I'm trying to recreate a single player version of a dice game called Dudo. The most relevant information is that six players have six hidden dice, and the point of the game is to guess how many of a certain kind of die are on the table in total (e.g. If there are ten 4s, or twelve 5s etc).
To make some AI, I'm using binomial distributions where the computer guesses the probability of there being a certain number of a certain kind of die, based on how many of that kind of die it already has in its hand. I saved this equation in the variable chance:
chance = ((1/3) ** (i - player_dice_type[turn][active_type])) * ((2/3) ** (total_count - i - player_count[turn] + player_dice_type[turn][active_type]))
i
is the number of that kind of die (e.g. six 5s, or seven 5s, or eight 5s etc.). I have a list of how many of each kind of die a player has (player_dice_type
) and I can select a specific die for a specific player by subsetting turn
and active_type
. The 1/3 has to do with the rules of the game (normally it'd be 1/6 for dice), but that doesn't have to do with my issue anyway.
When I call chance, it ONLY gives me the value for if player_dice_type[turn][active_type] = 0
, and i = 6
, so the probability that 6 of that die are on the table when the computer has 0 of it.
I can call i
and player_dice_type[turn][active_type]
and see that they do NOT equal 6 or 0. The thing is though, if I copy and paste the equation, it works perfectly fine. It only defaults to 6 and 0 when I call chance.

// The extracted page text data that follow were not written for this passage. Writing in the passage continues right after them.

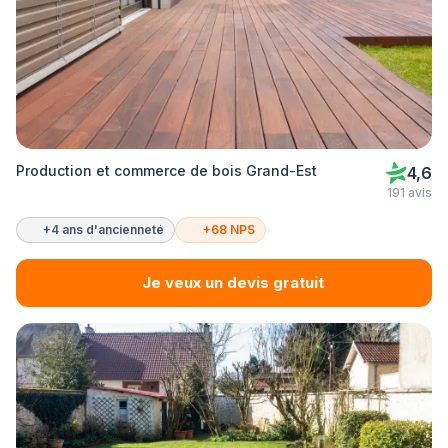
Production et commerce de bois Grand-Est
4,6
191 avis
+4 ans d'ancienneté
+68 NPS
Je veux un devis gratuit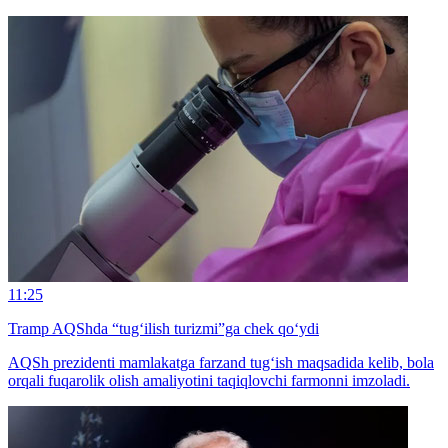
11:25
Tramp AQShda “tug‘ilish turizmi”ga chek qo‘ydi
AQSh prezidenti mamlakatga farzand tug‘ish maqsadida kelib, bola
orqali fuqarolik olish amaliyotini taqiqlovchi farmonni imzoladi.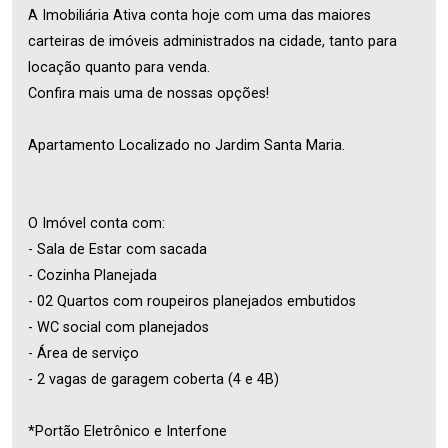
A Imobiliária Ativa conta hoje com uma das maiores
carteiras de imóveis administrados na cidade, tanto para
locação quanto para venda.
Confira mais uma de nossas opções!
Apartamento Localizado no Jardim Santa Maria.
O Imóvel conta com:
- Sala de Estar com sacada
- Cozinha Planejada
- 02 Quartos com roupeiros planejados embutidos
- WC social com planejados
- Área de serviço
- 2 vagas de garagem coberta (4 e 4B)
*Portão Eletrônico e Interfone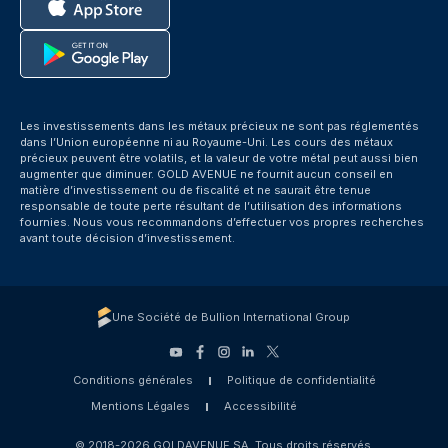
Les investissements dans les métaux précieux ne sont pas réglementés
dans l’Union européenne ni au Royaume-Uni. Les cours des métaux
précieux peuvent être volatils, et la valeur de votre métal peut aussi bien
augmenter que diminuer. GOLD AVENUE ne fournit aucun conseil en
matière d’investissement ou de fiscalité et ne saurait être tenue
responsable de toute perte résultant de l’utilisation des informations
fournies. Nous vous recommandons d’effectuer vos propres recherches
avant toute décision d’investissement.
Une Société de Bullion International Group
Conditions générales
Politique de confidentialité
Mentions Légales
Accessibilité
© 2018-2026 GOLDAVENUE SA. Tous droits réservés.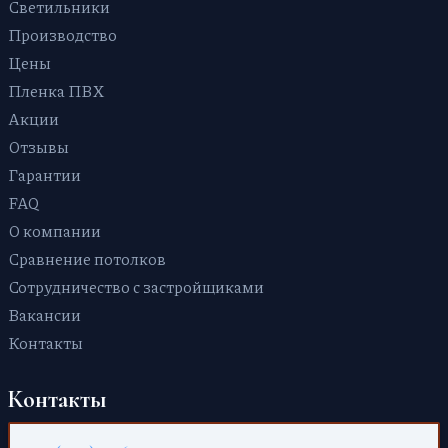
Светильники
Парящие
Производство
Цены
Пленка ПВХ
Акции
Отзывы
Гарантии
FAQ
О компании
Сравнение потолков
Сотрудничество с застройщиками
Вакансии
Контакты
Контакты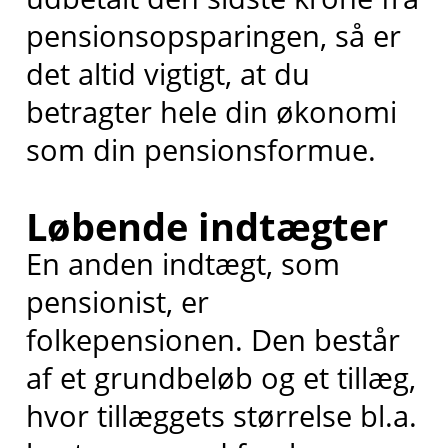
pensionsopsparingen, så er
det altid vigtigt, at du
betragter hele din økonomi
som din pensionsformue.
Løbende indtægter
En anden indtægt, som
pensionist, er
folkepensionen. Den består
af et grundbeløb og et tillæg,
hvor tillæggets størrelse bl.a.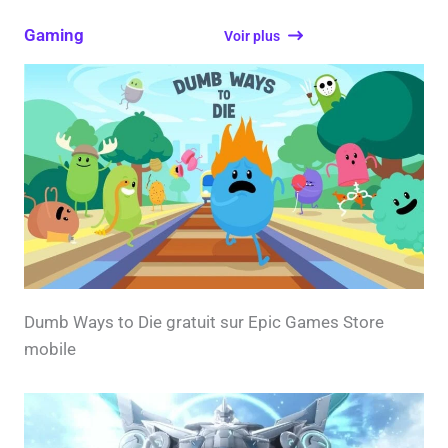
Gaming
Voir plus
Dumb Ways to Die gratuit sur Epic Games Store
mobile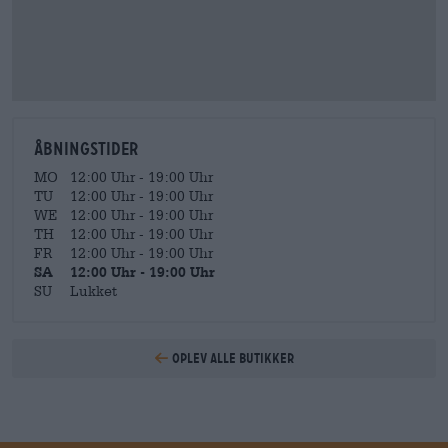
Åbningstider
MO
12:00 Uhr - 19:00 Uhr
TU
12:00 Uhr - 19:00 Uhr
WE
12:00 Uhr - 19:00 Uhr
TH
12:00 Uhr - 19:00 Uhr
FR
12:00 Uhr - 19:00 Uhr
SA
12:00 Uhr - 19:00 Uhr
SU
Lukket
Oplev alle butikker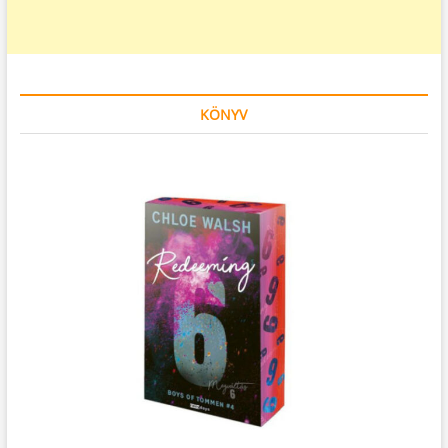
KÖNYV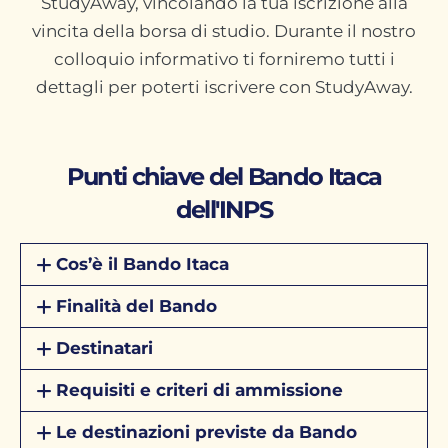
StudyAway, vincolando la tua iscrizione alla
vincita della borsa di studio. Durante il nostro
colloquio informativo ti forniremo tutti i
dettagli per poterti iscrivere con StudyAway.
Punti chiave del Bando Itaca
dell'INPS
Cos’è il Bando Itaca
Finalità del Bando
Destinatari
Requisiti e criteri di ammissione
Le destinazioni previste da Bando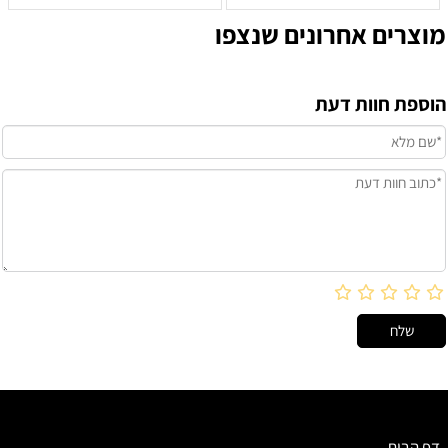
מוצרים אחרונים שנצפו
הוספת חוות דעת
דף הבית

I've also tried making a chancefun(i)
function that returns the original equation, and then said chance = chancefun(i)
. I can change i in the environment to whatever I want and chancefun(i)
will react accordingly, but once again, the variable chance
does not.
I've included scoping as a tag just because I think it might somehow be related but I can't think of how. I've also tried change the variable name from chance
to a bunch of other things and still no luck.
If you defined chance
as a variable, its value was fixed when you created it. It will not "update" if you later change the value of i
or anything else. You cannot "call" chance as you've defined it; it's just a static value, not a function.
If you do something like chance = chancefun(i)
, that sets the value of chance, once, and that's it. Is does not "link" the variable chance
to chancefunc
somehow.
If you want to get different values of chance for different parameters, make it a function and call it with the arguments you want. Something like:
def chance(i, turn, active_type):
return ((1/3) ** (i - player_dice_type[turn][active_type])) * ((2/3) ** (total_count - i - player_count[turn] + player_dice_type[turn][active_type]))
I'm assuming here that player_dice_type
and total_count
are globally defined variables. You will need to decide what values you want chance
to look up globally and which ones you want to pass on each call.